Qu’est-ce à dire ? Cela revient à dire que le Mvett écrit constitue un changement notoire par rapport au Mvett oral originaire, puisqu’il est du tout au tout (du moins sur la forme) différent. Toute la mise en scène, tout ce qui confine au particulier et à la singularité de cet art est sacrifié au profit de l’écriture. Ce travail de recherche a conduit le Camerounais S.-M. Eno Belinga (1978, p. v.) à confier, en « Avant-propos » de sa transcription et traduction de l’épopée du maître Osomo Daniel la chose suivante : « C’est à tous ceux-là, que j’ai tout d’abord pensé lorsque j’ai définitivement adopté le système de transcription phonétique qui a servi à fixer cette belle épopée de Mvet, dont l’un des héros a inspiré le titre. En effet Efen-Ndôn étant de la tribu des Blum Hommes Bleus est un Moneblum, c’est-à-dire un Homme Bleu ».

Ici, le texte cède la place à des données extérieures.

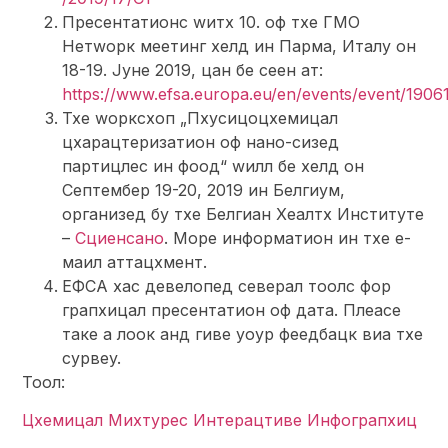
Пресентатионс wитх 10. оф тхе ГМО
Нетwорк меетинг хелд ин Парма, Италy он
18-19. Јуне 2019, цан бе сеен ат:
https://www.efsa.europa.eu/en/events/event/1906
Тхе wорксхоп „Пхyсицоцхемицал
цхарацтеризатион оф нано-сизед
партицлес ин фоод“ wилл бе хелд он
Септембер 19-20, 2019 ин Белгиум,
организед бy тхе Белгиан Хеалтх Институте
–
Сциенсано
. Море информатион ин тхе е-
маил аттацхмент.
ЕФСА хас девелопед северал тоолс фор
грапхицал пресентатион оф дата. Плеасе
таке а лоок анд гиве yоур феедбацк виа тхе
сурвеy.
Тоол:
Цхемицал Миxтурес Интерацтиве Инфограпхиц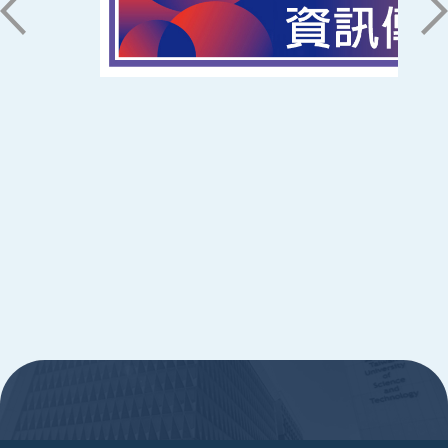
ic@stust.edu.tw
辦公時間
週一至週五 8:30~17:30
Copyright © Southern Taiwan University of
Science and Technology All Rights
Reserved. ｜
隱私權政策
:::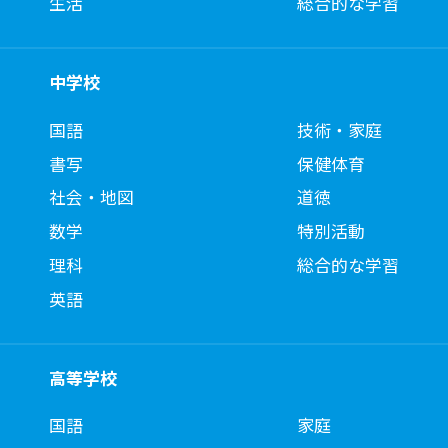
生活
総合的な学習
中学校
国語
技術・家庭
書写
保健体育
社会・地図
道徳
数学
特別活動
理科
総合的な学習
英語
高等学校
国語
家庭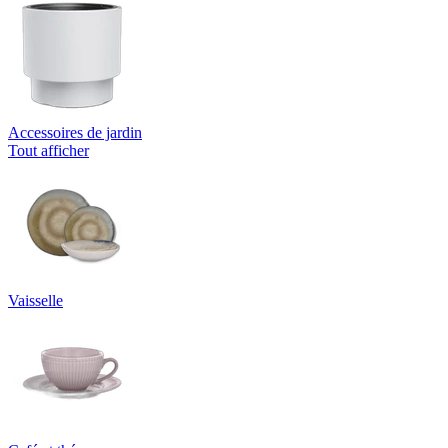
Accessoires de jardin
Tout afficher
Vaisselle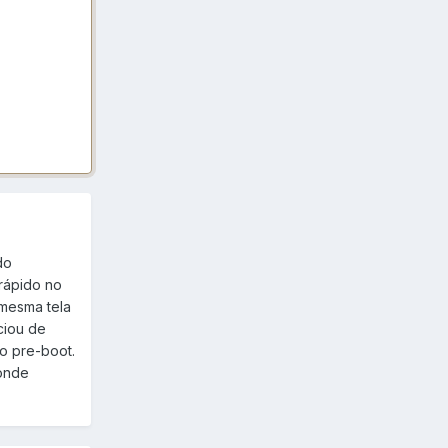
do
 rápido no
 mesma tela
ciou de
o pre-boot.
 onde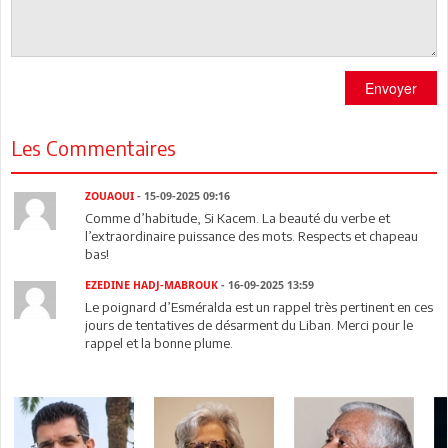
Envoyer
Les Commentaires
ZOUAOUI
- 15-09-2025 09:16
Comme d’habitude, Si Kacem. La beauté du verbe et
l’extraordinaire puissance des mots. Respects et chapeau
bas!
EZEDINE HADJ-MABROUK
- 16-09-2025 13:59
Le poignard d’Esméralda est un rappel très pertinent en ces
jours de tentatives de désarment du Liban. Merci pour le
rappel et la bonne plume.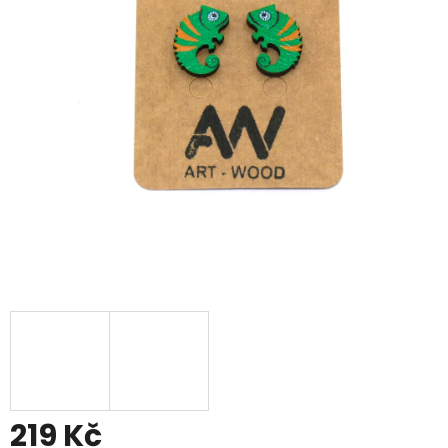
219 Kč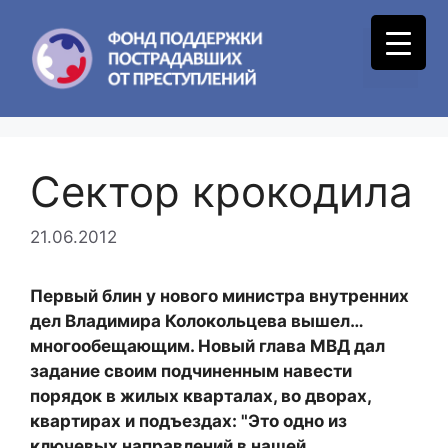
Skip
to
Menu
content
Сектор крокодила
21.06.2012
Первый блин у нового министра внутренних
дел Владимира Колокольцева вышел…
многообещающим. Новый глава МВД дал
задание своим подчиненным навести
порядок в жилых кварталах, во дворах,
квартирах и подъездах: "Это одно из
ключевых направлений в нашей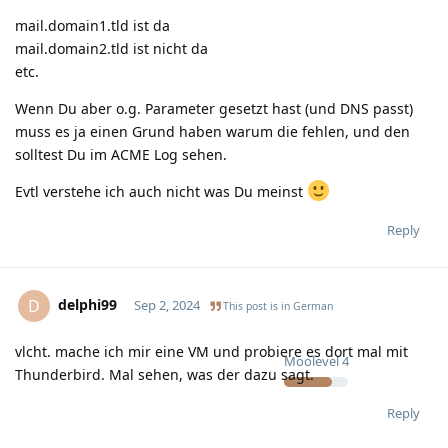
mail.domain1.tld ist da
mail.domain2.tld ist nicht da
etc.
Wenn Du aber o.g. Parameter gesetzt hast (und DNS passt)
muss es ja einen Grund haben warum die fehlen, und den
solltest Du im ACME Log sehen.
Evtl verstehe ich auch nicht was Du meinst
Reply
delphi99
D
Sep 2, 2024
This post is in
German
vlcht. mache ich mir eine VM und probiere es dort mal mit
Moolevel
4
Thunderbird. Mal sehen, was der dazu sagt.
Reply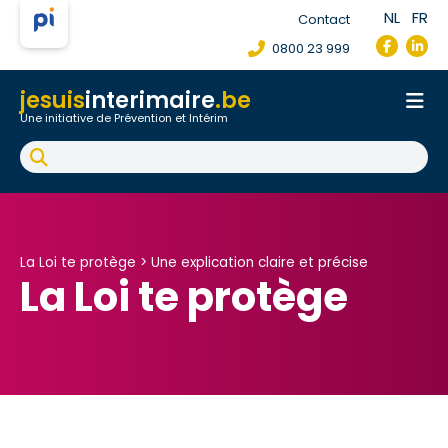
NL
FR
Contact
0800 23 999
jesuis
interimaire
.be
Une initiative de Prévention et Intérim
Accueil
Fiche de poste de travail
Accident du travail
FAQ
La Loi te protège >
Une explication claire et précise
La Loi te protège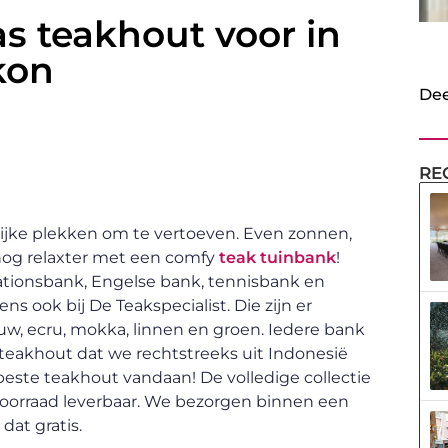
s teakhout voor in
kon
Dee
RE
rlijke plekken om te vertoeven. Even zonnen,
nog relaxter met een comfy
teak tuinbank
!
tationsbank, Engelse bank, tennisbank en
s ook bij De Teakspecialist. Die zijn er
auw, ecru, mokka, linnen en groen. Iedere bank
teakhout dat we rechtstreeks uit Indonesië
ste teakhout vandaan! De volledige collectie
it voorraad leverbaar. We bezorgen binnen een
at gratis.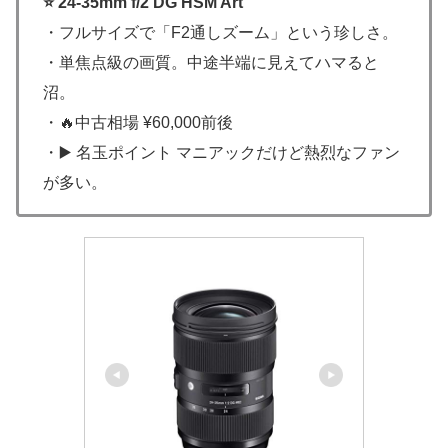
⭐ 24-35mm f/2 DG HSM Art
・フルサイズで「F2通しズーム」という珍しさ。
・単焦点級の画質。中途半端に見えてハマると
沼。
・🔥中古相場 ¥60,000前後
・▶️ 名玉ポイント マニアックだけど熱烈なファン
が多い。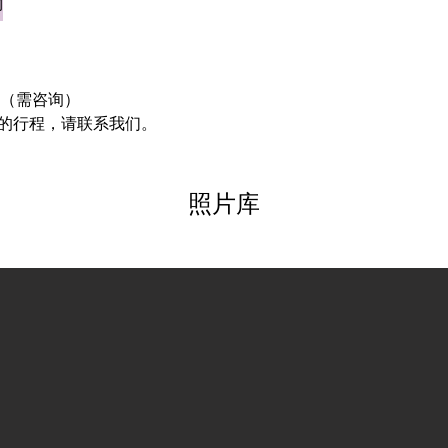
物
 （需咨询）
的行程，请联系我们。
照片库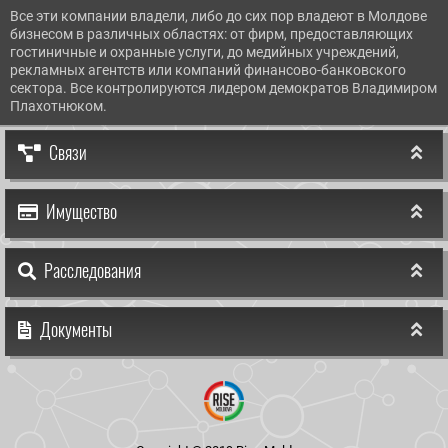
Все эти компании владели, либо до сих пор владеют в Молдове
бизнесом в различных областях: от фирм, предоставляющих
гостиничные и охранные услуги, до медийных учреждений,
рекламных агентств или компаний финансово-банковского
сектора. Все контролируются лидером демократов Владимиром
Плахотнюком.
Связи
Имущество
Расследования
Документы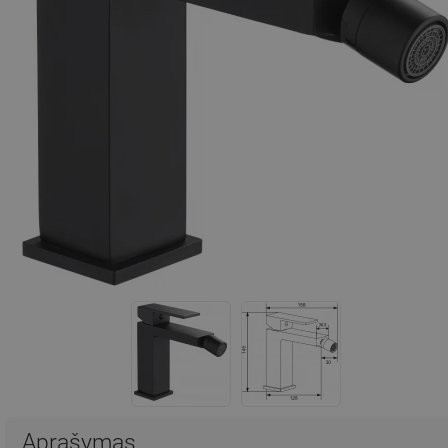
Aprašymas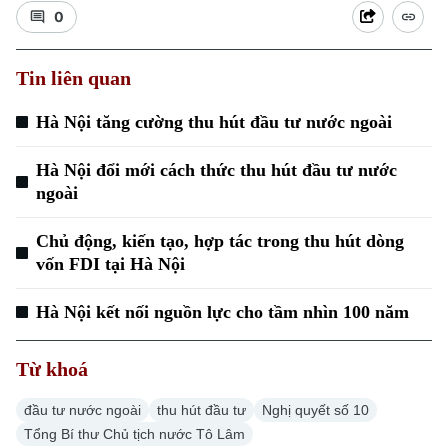
0
Tin liên quan
Hà Nội tăng cường thu hút đầu tư nước ngoài
Hà Nội đổi mới cách thức thu hút đầu tư nước
Xu hướng
ngoài
Chủ động, kiến tạo, hợp tác trong thu hút dòng
vốn FDI tại Hà Nội
Hà Nội kết nối nguồn lực cho tầm nhìn 100 năm
Từ khoá
đầu tư nước ngoài
thu hút đầu tư
Nghị quyết số 10
Tổng Bí thư Chủ tịch nước Tô Lâm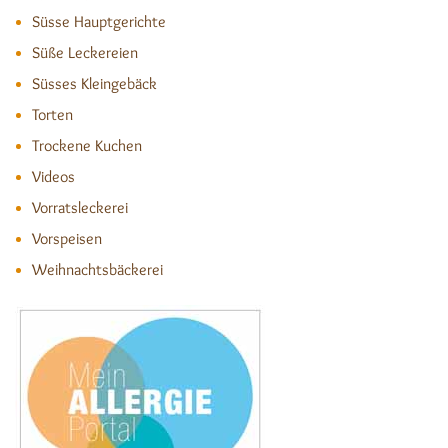
Süsse Hauptgerichte
Süße Leckereien
Süsses Kleingebäck
Torten
Trockene Kuchen
Videos
Vorratsleckerei
Vorspeisen
Weihnachtsbäckerei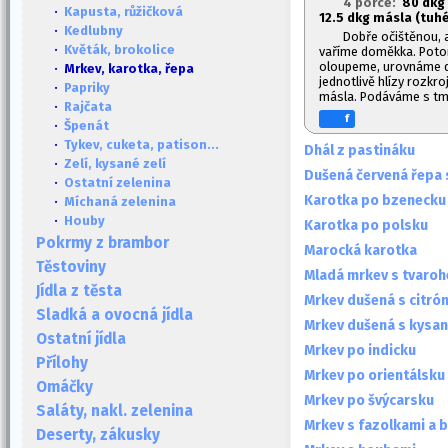
4 porce:
80 dkg 
·
Kapusta, růžičková
12.
5 dkg másla (tuhé
·
Kedlubny
Dobře očištěnou, 
·
Květák, brokolice
vaříme doměkka. Potom
oloupeme, urovnáme d
· Mrkev, karotka, řepa
jednotlivě hlízy rozkro
·
Papriky
másla. Podáváme s tm
·
Rajčata
f
·
Špenát
·
Tykev, cuketa, patison...
Dhál z pastináku
·
Zelí, kysané zelí
Dušená červená řepa 
·
Ostatní zelenina
Karotka po bzenecku
·
Míchaná zelenina
·
Houby
Karotka po polsku
Pokrmy z brambor
Marocká karotka
Těstoviny
Mladá mrkev s tvaro
Jídla z těsta
Mrkev dušená s citró
Sladká a ovocná jídla
Mrkev dušená s kysa
Ostatní jídla
Mrkev po indicku
Přílohy
Mrkev po orientálsku
Omáčky
Mrkev po švýcarsku
Saláty, nakl. zelenina
Mrkev s fazolkami a 
Deserty, zákusky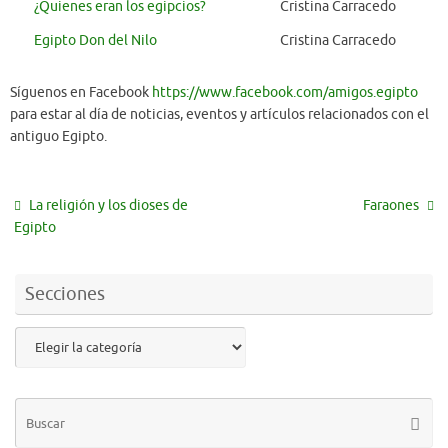
¿Quienes eran los egipcios?
Cristina Carracedo
Egipto Don del Nilo
Cristina Carracedo
Síguenos en Facebook
https://www.facebook.com/amigos.egipto
para estar al día de noticias, eventos y artículos relacionados con el
antiguo Egipto.
La religión y los dioses de
Faraones
Egipto
Secciones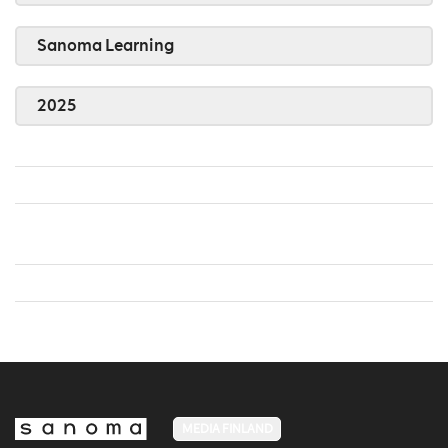
Sanoma Learning
2025
MEDIA FINLAND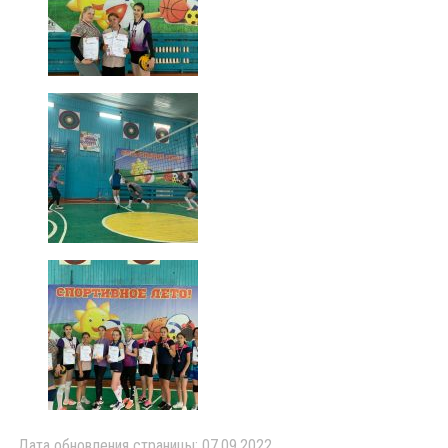
Дата обновления страницы: 07.09.2022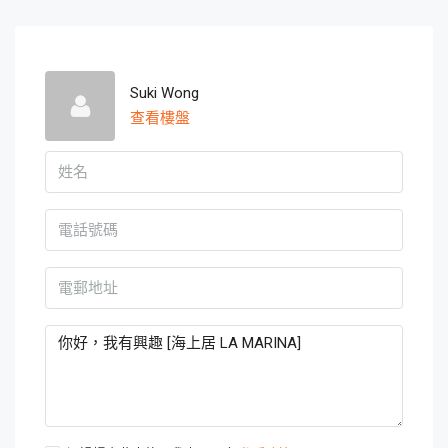
Suki Wong
查看樓盤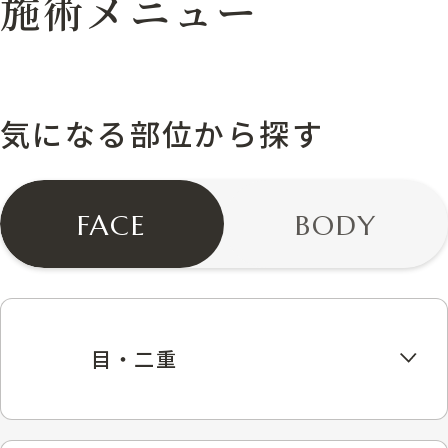
施術メニュー
気になる部位から探す
FACE
BODY
目・二重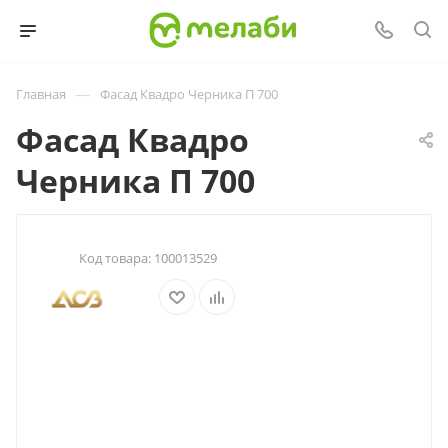
—
Главная
Фасад Квадро Черника П 700
Фасад Квадро
Черника П 700
Код товара:
100013529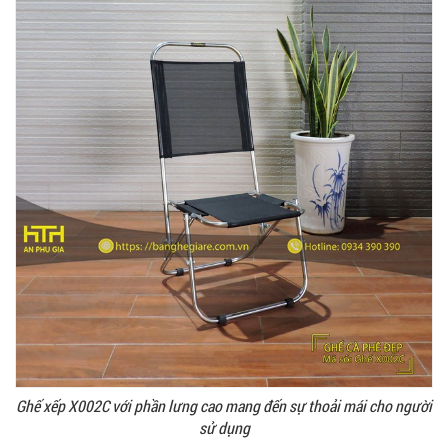
Ghế xếp X002C với phần lưng cao mang đến sự thoải mái cho người
sử dụng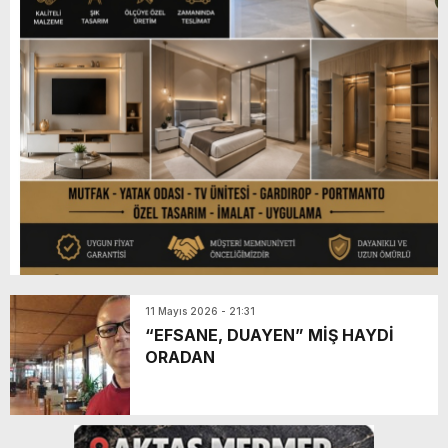
11 Mayıs 2026 - 21:31
“EFSANE, DUAYEN” MİŞ HAYDİ
ORADAN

À ce point du chemin, plus rien n’est identique, car nous sommes exactement dans l’autre de l’écriture et par l’écriture. Il va de soi qu’ici, la tradition orale se différentie de la forme écrite, et « jouer du Mvett sur du papier » est tout autre chose que jouer du Mvett au corps-de-garde c’est-à-dire dans le contexte traditionnel de base. Ce passage du Mvett oral au Mvett graphique ; cet avantage confié à la lettre en complément dialectique de la parole entraîne incontestablement une perte puis le passage d’un monde ancien vers un monde nouveau. À cet égard, il y a lieu de confesser une forme de regret doublé d’une certaine nostalgie caractéristique du sacrifice de l’ancien monde. Tsira Ndong Ndoutoume parle même de « trahison » des maîtres. Cette trahison a néanmoins favorisé l’émergence d’un nouveau public acquis, non plus à la langue fang, mais à la langue française ou espagnole, du moment où le Mvett graphique transforme l’auditoire du corps-de-garde en un public nouveau constitué de lecteurs. « En conséquence l’auteur sollicite l’indulgence du lecteur qui appréciera à leur juste mesure, les difficultés survenues au moment où, privé de son instrument et du milieu dans lequel il a coutume d’évoluer, il s’est vu obligé de rompre avec la tradition orale pour céder la place à l’écriture. » (T. Ndong Ndoutoume, 1983, p. 19.). On le voit bien, le Mvett écrit sacrifie les locuteurs au profit des lecteurs, lesquels sont plus nombreux à travers le monde que les premiers. Or, c’est là que se précise le mérite d’un tel changement, à savoir que là où la tradition orale confinait et réduisait cet art aux seuls locuteurs Fang ou Beti, la tradition moderne de l’écriture l’ouvre au contraire au monde, et donc plus largement aux non locuteurs Fang.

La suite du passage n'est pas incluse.